Dinaric/Dinara cheese, or Dinarski sir in Croatian, is another of the Croatian cheeses which hail from the Dalmatian hinterland. This popular hard cheese is traditionally produced in the Dinaric mountains which hem parts of the Dalmatian hinterland. Made by combining goat and cow milk, this cheese is described as compact and crumbly, with rich flavours. Unlike some Croatian cheeses, Dinara cheese doesn’t come from some ancient recipe or people, having been created only in 2009 after too much goat milk had been left over that had been intended for Kozlar cheese production.

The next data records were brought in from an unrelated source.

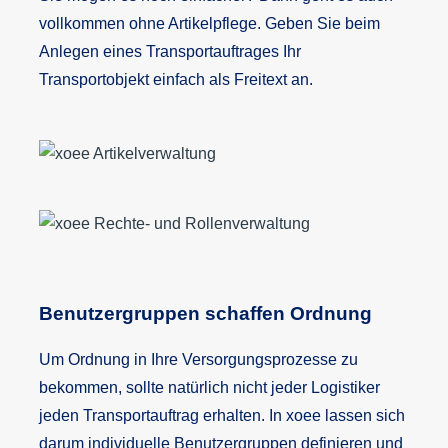
vollkommen ohne Artikelpflege. Geben Sie beim
Anlegen eines Transportauftrages Ihr
Transportobjekt einfach als Freitext an.
Benutzergruppen schaffen Ordnung
Um Ordnung in Ihre Versorgungsprozesse zu
bekommen, sollte natürlich nicht jeder Logistiker
jeden Transportauftrag erhalten. In xoee lassen sich
darum individuelle Benutzergruppen definieren und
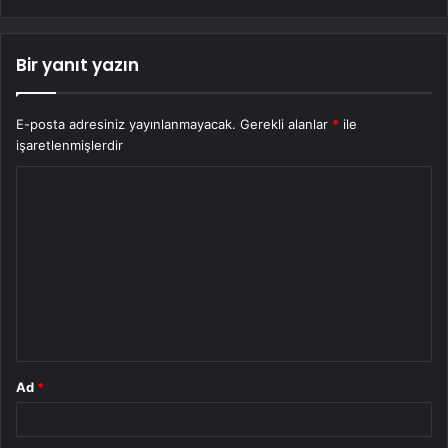
Bir yanıt yazın
E-posta adresiniz yayınlanmayacak.
Gerekli alanlar
*
ile
işaretlenmişlerdir
Y
o
r
u
m
*
Ad
*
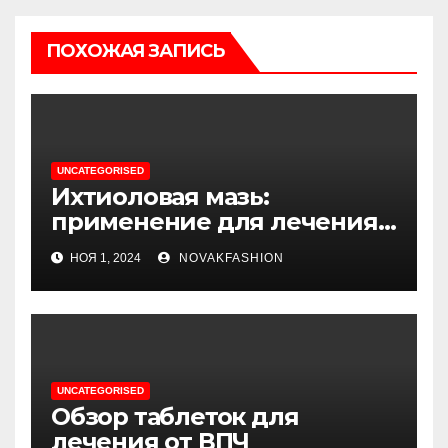
ПОХОЖАЯ ЗАПИСЬ
UNCATEGORISED
Ихтиоловая мазь:
применение для лечения
фурункулов
НОЯ 1, 2024
NOVAKFASHION
UNCATEGORISED
Обзор таблеток для
лечения от ВПЧ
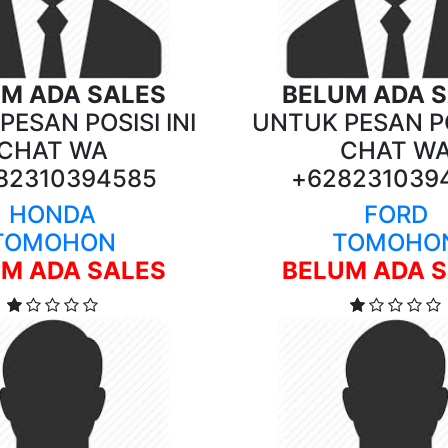
M ADA SALES
BELUM ADA 
ESAN POSISI INI
UNTUK PESAN PO
CHAT WA
CHAT W
82310394585
+628231039
HONDA
FORD
TOMOHON
TOMOHO
M ADA SALES
BELUM ADA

Mixing it with cow milk saw the ”birth” of the now popular Dinara cheese.

Krk cheese

Goran Kovacic/PIXSELL

Krk cheese (Krčki sir), draws its origins from the beautiful island of Krk in the northern part of the Adriatic Sea. It is typically produced by local families who grow their own produce and own family farms (OPGs). While nobody is entirely sure how old the recipe behind this cheese is, it was actually only completed and registered at the beginning of the millennium. That said, the recipe is believed to be incredibly old, and the cheese is characterised by its highly specific taste. Recognisable for its rich aroma and taste, this hard, full-fat cheese is produced from the fruits of nature on which the hardy islanders of times gone by had to rely entirely. Its ingredients were provided by the sea, the land, the rocky terrain and the cultivated pastures coated with salt from the Adriatic’s waves. Krk cheese is made from raw thermally unprocessed sheep milk, and can be used to both start and end a meal.